*Assigned task*: Print the whole listing, keeping every line exactly as given.

*Input for this task*:

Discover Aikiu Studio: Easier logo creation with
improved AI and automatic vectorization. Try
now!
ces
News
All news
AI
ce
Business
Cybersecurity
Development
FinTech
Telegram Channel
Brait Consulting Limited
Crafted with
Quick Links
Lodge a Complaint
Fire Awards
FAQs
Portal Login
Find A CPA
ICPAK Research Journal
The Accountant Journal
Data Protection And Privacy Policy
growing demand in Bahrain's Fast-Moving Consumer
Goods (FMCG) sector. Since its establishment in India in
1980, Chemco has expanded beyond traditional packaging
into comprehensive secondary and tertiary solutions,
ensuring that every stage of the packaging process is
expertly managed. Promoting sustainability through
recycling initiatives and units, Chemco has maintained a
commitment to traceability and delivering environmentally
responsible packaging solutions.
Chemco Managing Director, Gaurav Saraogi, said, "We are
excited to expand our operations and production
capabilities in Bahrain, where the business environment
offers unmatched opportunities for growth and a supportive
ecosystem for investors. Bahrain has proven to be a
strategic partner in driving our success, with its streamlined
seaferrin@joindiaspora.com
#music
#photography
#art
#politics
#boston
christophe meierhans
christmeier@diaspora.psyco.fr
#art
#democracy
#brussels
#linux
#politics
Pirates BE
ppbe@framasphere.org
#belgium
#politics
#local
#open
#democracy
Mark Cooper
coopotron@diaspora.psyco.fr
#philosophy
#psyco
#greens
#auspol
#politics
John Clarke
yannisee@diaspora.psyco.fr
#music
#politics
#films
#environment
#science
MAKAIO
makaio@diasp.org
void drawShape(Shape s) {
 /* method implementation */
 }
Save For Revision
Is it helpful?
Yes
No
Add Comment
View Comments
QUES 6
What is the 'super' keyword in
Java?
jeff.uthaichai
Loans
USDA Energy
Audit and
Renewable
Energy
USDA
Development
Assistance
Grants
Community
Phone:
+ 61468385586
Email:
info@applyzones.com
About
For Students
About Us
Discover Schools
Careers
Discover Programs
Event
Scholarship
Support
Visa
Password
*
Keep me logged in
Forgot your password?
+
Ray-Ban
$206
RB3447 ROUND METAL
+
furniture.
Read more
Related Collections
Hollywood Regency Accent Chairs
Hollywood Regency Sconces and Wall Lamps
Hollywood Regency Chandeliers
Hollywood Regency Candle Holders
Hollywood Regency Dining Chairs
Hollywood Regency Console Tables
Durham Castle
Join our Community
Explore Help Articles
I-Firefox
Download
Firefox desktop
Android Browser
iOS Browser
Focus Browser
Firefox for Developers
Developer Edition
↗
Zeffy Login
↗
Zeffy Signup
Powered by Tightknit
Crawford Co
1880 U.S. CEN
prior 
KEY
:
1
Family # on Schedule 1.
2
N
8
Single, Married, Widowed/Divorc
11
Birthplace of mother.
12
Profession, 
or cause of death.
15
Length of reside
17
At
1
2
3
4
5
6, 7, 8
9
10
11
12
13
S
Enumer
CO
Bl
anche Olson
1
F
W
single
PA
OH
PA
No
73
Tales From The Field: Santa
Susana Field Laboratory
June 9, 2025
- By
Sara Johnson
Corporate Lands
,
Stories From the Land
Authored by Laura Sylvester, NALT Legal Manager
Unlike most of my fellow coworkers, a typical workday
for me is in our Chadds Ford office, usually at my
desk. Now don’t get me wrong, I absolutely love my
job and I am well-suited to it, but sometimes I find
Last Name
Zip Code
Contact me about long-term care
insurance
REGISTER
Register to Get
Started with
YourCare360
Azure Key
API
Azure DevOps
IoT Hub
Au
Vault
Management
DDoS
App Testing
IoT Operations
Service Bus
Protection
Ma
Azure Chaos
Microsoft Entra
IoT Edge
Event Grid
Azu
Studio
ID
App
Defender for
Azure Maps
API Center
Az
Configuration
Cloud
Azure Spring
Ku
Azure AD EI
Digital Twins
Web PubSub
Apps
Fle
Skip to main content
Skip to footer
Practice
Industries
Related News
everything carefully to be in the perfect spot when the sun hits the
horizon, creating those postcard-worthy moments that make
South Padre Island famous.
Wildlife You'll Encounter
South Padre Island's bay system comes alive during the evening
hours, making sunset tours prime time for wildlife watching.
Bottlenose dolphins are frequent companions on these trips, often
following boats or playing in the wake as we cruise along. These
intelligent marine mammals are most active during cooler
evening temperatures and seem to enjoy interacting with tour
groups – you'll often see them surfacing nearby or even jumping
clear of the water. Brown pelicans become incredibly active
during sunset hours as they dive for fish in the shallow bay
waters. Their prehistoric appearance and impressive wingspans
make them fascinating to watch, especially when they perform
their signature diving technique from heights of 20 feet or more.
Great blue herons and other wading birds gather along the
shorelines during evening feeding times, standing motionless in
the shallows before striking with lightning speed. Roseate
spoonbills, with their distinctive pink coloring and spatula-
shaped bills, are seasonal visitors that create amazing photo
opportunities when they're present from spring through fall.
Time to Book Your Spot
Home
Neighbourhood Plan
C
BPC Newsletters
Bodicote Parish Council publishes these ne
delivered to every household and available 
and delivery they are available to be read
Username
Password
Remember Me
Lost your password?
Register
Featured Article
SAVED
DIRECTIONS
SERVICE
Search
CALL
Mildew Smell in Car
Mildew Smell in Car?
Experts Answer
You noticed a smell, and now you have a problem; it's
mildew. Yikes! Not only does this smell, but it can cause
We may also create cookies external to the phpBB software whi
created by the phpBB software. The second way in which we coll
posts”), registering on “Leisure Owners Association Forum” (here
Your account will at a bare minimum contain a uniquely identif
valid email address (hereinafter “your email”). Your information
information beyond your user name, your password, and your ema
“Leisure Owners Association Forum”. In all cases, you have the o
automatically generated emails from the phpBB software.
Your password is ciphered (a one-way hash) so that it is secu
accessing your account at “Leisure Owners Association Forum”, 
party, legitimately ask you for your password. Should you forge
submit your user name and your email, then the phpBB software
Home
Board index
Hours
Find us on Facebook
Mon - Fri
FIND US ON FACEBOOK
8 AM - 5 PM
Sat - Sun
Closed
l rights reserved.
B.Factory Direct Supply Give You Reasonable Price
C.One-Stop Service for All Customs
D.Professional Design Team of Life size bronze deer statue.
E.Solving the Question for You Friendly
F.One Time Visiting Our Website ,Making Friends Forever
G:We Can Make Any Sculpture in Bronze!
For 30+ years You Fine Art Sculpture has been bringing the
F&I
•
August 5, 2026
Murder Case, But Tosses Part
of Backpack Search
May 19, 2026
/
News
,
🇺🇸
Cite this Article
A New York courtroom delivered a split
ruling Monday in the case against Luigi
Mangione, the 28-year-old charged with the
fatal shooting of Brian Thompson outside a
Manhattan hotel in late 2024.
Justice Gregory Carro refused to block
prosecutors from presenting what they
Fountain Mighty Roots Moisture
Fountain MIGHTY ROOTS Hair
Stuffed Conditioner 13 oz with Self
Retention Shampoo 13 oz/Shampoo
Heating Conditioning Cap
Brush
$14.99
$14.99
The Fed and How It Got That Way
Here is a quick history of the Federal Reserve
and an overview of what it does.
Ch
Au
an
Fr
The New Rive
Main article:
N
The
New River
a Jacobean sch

*Exercise answer*:
Discover Aikiu Studio: Easier logo creation with
improved AI and automatic vectorization. Try
now!
ces
News
All news
AI
ce
Business
Cybersecurity
Development
FinTech
Telegram Channel
Brait Consulting Limited
Crafted with
Quick Links
Lodge a Complaint
Fire Awards
FAQs
Portal Login
Find A CPA
ICPAK Research Journal
The Accountant Journal
Data Protection And Privacy Policy
growing demand in Bahrain's Fast-Moving Consumer
Goods (FMCG) sector. Since its establishment in India in
1980, Chemco has expanded beyond traditional packaging
into comprehensive secondary and tertiary solutions,
ensuring that every stage of the packaging process is
expertly managed. Promoting sustainability through
recycling initiatives and units, Chemco has maintained a
commitment to traceability and delivering environmentally
responsible packaging solutions.
Chemco Managing Director, Gaurav Saraogi, said, "We are
excited to expand our operations and production
capabilities in Bahrain, where the business environment
offers unmatched opportunities for growth and a supportive
ecosystem for investors. Bahrain has proven to be a
strategic partner in driving our success, with its streamlined
seaferrin@joindiaspora.com
#music
#photography
#art
#politics
#boston
christophe meierhans
christmeier@diaspora.psyco.fr
#art
#democracy
#brussels
#linux
#politics
Pirates BE
ppbe@framasphere.org
#belgium
#politics
#local
#open
#democracy
Mark Cooper
coopotron@diaspora.psyco.fr
#philosophy
#psyco
#greens
#auspol
#politics
John Clarke
yannisee@diaspora.psyco.fr
#music
#politics
#films
#environment
#science
MAKAIO
makaio@diasp.org
void drawShape(Shape s) {
 /* method implementation */
 }
Save For Revision
Is it helpful?
Yes
No
Add Comment
View Comments
QUES 6
What is the 'super' keyword in
Java?
jeff.uthaichai
Loans
USDA Energy
Audit and
Renewable
Energy
USDA
Development
Assistance
Grants
Community
Phone:
+ 61468385586
Email:
info@applyzones.com
About
For Students
About Us
Discover Schools
Careers
Discover Programs
Event
Scholarship
Support
Visa
Password
*
Keep me logged in
Forgot your password?
+
Ray-Ban
$206
RB3447 ROUND METAL
+
furniture.
Read more
Related Collections
Hollywood Regency Accent Chairs
Hollywood Regency Sconces and Wall Lamps
Hollywood Regency Chandeliers
Hollywood Regency Candle Holders
Hollywood Regency Dining Chairs
Hollywood Regency Console Tables
Durham Castle
Join our Community
Explore Help Articles
I-Firefox
Download
Firefox desktop
Android Browser
iOS Browser
Focus Browser
Firefox for Developers
Developer Edition
↗
Zeffy Login
↗
Zeffy Signup
Powered by Tightknit
Crawford Co
1880 U.S. CEN
prior 
KEY
:
1
Family # on Schedule 1.
2
N
8
Single, Married, Widowed/Divorc
11
Birthplace of mother.
12
Profession, 
or cause of death.
15
Length of reside
17
At
1
2
3
4
5
6, 7, 8
9
10
11
12
13
S
Enumer
CO
Bl
anche Olson
1
F
W
single
PA
OH
PA
No
73
Tales From The Field: Santa
Susana Field Laboratory
June 9, 2025
- By
Sara Johnson
Corporate Lands
,
Stories From the Land
Authored by Laura Sylvester, NALT Legal Manager
Unlike most of my fellow coworkers, a typical workday
for me is in our Chadds Ford office, usually at my
desk. Now don’t get me wrong, I absolutely love my
job and I am well-suited to it, but sometimes I find
Last Name
Zip Code
Contact me about long-term care
insurance
REGISTER
Register to Get
Started with
YourCare360
Azure Key
API
Azure DevOps
IoT Hub
Au
Vault
Management
DDoS
App Testing
IoT Operations
Service Bus
Protection
Ma
Azure Chaos
Microsoft Entra
IoT Edge
Event Grid
Azu
Studio
ID
App
Defender for
Azure Maps
API Center
Az
Configuration
Cloud
Azure Spring
Ku
Azure AD EI
Digital Twins
Web PubSub
Apps
Fle
Skip to main content
Skip to footer
Practice
Industries
Related News
everything carefully to be in the perfect spot when the sun hits the
horizon, creating those postcard-worthy moments that make
South Padre Island famous.
Wildlife You'll Encounter
South Padre Island's bay system comes alive during the evening
hours, making sunset tours prime time for wildlife watching.
Bottlenose dolphins are frequent companions on these trips, often
following boats or playing in the wake as we cruise along. These
intelligent marine mammals are most active during cooler
evening temperatures and seem to enjoy interacting with tour
groups – you'll often see them surfacing nearby or even jumping
clear of the water. Brown pelicans become incredibly active
during sunset hours as they dive for fish in the shallow bay
waters. Their prehistoric appearance and impressive wingspans
make them fascinating to watch, especially when they perform
their signature diving technique from heights of 20 feet or more.
Great blue herons and other wading birds gather along the
shorelines during evening feeding times, standing motionless in
the shallows before striking with lightning speed. Roseate
spoonbills, with their distinctive pink coloring and spatula-
shaped bills, are seasonal visitors that create amazing photo
opportunities when they're present from spring through fall.
Time to Book Your Spot
Home
Neighbourhood Plan
C
BPC Newsletters
Bodicote Parish Council publishes these ne
delivered to every household and available 
and delivery they are available to be read
Username
Password
Remember Me
Lost your password?
Register
Featured Article
SAVED
DIRECTIONS
SERVICE
Search
CALL
Mildew Smell in Car
Mildew Smell in Car?
Experts Answer
You noticed a smell, and now you have a problem; it's
mildew. Yikes! Not only does this smell, but it can cause
We may also create cookies external to the phpBB software whi
created by the phpBB software. The second way in which we coll
posts”), registering on “Leisure Owners Association Forum” (here
Your account will at a bare minimum contain a uniquely identif
valid email address (hereinafter “your email”). Your information
information beyond your user name, your password, and your ema
“Leisure Owners Association Forum”. In all cases, you have the o
automatically generated emails from the phpBB software.
Your password is ciphered (a one-way hash) so that it is secu
accessing your account at “Leisure Owners Association Forum”, 
party, legitimately ask you for your password. Should you forge
submit your user name and your email, then the phpBB software
Home
Board index
Hours
Find us on Facebook
Mon - Fri
FIND US ON FACEBOOK
8 AM - 5 PM
Sat - Sun
Closed
l rights reserved.
B.Factory Direct Supply Give You Reasonable Price
C.One-Stop Service for All Customs
D.Professional Design Team of Life size bronze deer statue.
E.Solving the Question for You Friendly
F.One Time Visiting Our Website ,Making Friends Forever
G:We Can Make Any Sculpture in Bronze!
For 30+ years You Fine Art Sculpture has been bringing the
F&I
•
August 5, 2026
Murder Case, But Tosses Part
of Backpack Search
May 19, 2026
/
News
,
🇺🇸
Cite this Article
A New York courtroom delivered a split
ruling Monday in the case against Luigi
Mangione, the 28-year-old charged with the
fatal shooting of Brian Thompson outside a
Manhattan hotel in late 2024.
Justice Gregory Carro refused to block
prosecutors from presenting what they
Fountain Mighty Roots Moisture
Fountain MIGHTY ROOTS Hair
Stuffed Conditioner 13 oz with Self
Retention Shampoo 13 oz/Shampoo
Heating Conditioning Cap
Brush
$14.99
$14.99
The Fed and How It Got That Way
Here is a quick history of the Federal Reserve
and an overview of what it does.
Ch
Au
an
Fr
The New Rive
Main article:
N
The
New River
a Jacobean sch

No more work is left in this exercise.